A tech company that prioritizes money over security?
Well that's certainly a new and unexpected twist!
(I don't know if /s is necessary, but just to make sure: /s as fuck)
What was it, a month later that they shipped a feature that screenshots your PC every 5 seconds to store in an unsecured database?
Well it doesnt help that Microsoft got hacked, in January, by the same group that did the Solarwinds hack. It even affected state government. I wonder if someone doing... anything, could have prevented this.
I know the offical story is a weak password, but even the article questions that.
I wonder if this is related to US Feds wanting to keep certain zero-day exploits undisclosed for their own purposes. This is something that has happened a few times already. NSA and the like will maintain silence on exploits they use on targets, or even force implementation of backdoors via quasi-legal means.
There's almost no reason to trust closed-source non-free software anymore really, especially from US-aligned corps.
Maybe I’m not remembering things right, but the solarwinds attack was a supply chain attack. Their upstream code was manipulated internally which resulted in a downstream malicious dll.
I’m not sure how that’s MS’s fault.
Maybe I’m not remembering things right, but the solarwinds attack was a supply chain attack.
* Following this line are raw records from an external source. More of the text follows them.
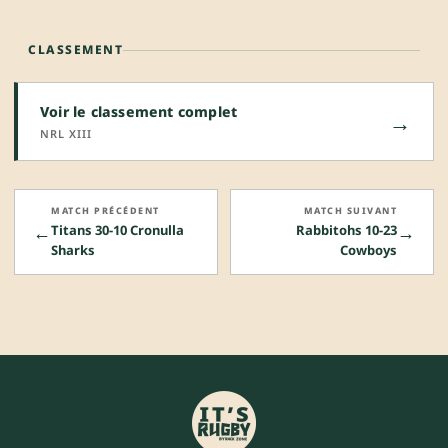
CLASSEMENT
Voir le classement complet
→
NRL XIII
MATCH PRÉCÉDENT
MATCH SUIVANT
←
→
Titans 30-10 Cronulla
Rabbitohs 10-23
Sharks
Cowboys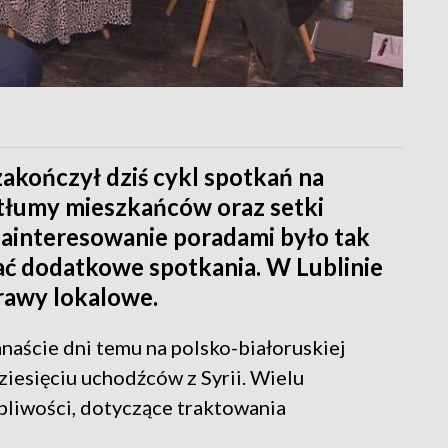
akończył dziś cykl spotkań na
 tłumy mieszkańców oraz setki
 Zainteresowanie poradami było tak
ać dodatkowe spotkania. W Lublinie
prawy lokalowe.
anaście dni temu na polsko-białoruskiej
iesięciu uchodźców z Syrii. Wielu
liwości, dotyczące traktowania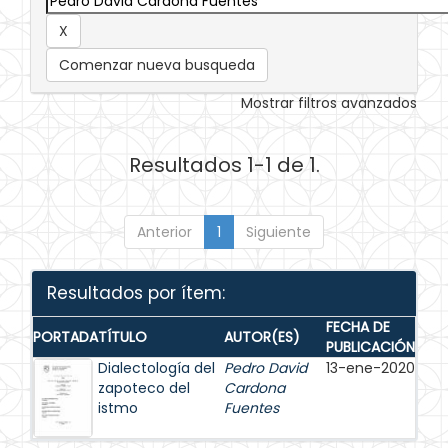
Comenzar nueva busqueda
Mostrar filtros avanzados
Resultados 1-1 de 1.
Anterior
1
Siguiente
Resultados por ítem:
FECHA DE
PORTADA
TÍTULO
AUTOR(ES)
PUBLICACIÓN
Dialectología del
Pedro David
13-ene-2020
zapoteco del
Cardona
istmo
Fuentes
You aren't misremembering, that's what we were all told however the reality was a bit different. MS had been ignoring a serious security vulnerability for years. That vuln was eventually used to breech SolarWinds and then that was leverage to breech everyone else.
https://www.propublica.org/article/microsoft-solarwinds-what-you-need-to-know-cybersecurity
This thing is so fucking weird to me. Mircosoft argued that it's the companies fault for being hacked because a user account was compromised? Okay wise guy what about corporate espionage via a planted employee?
There were two supply chain attacks, one on solarwinds orion, the other on Microsoft Cloud Services.
Heres the vuln MS knew about in advance that allowed MS Cloud to be comprimised:
Correct.
And he was caught because his VPN had a lapse in the connection which exposed his actual IP address. It was a disgruntled employee. Not a Russian attack.
Though the Microsoft attack this year, I believe was Russian in origin.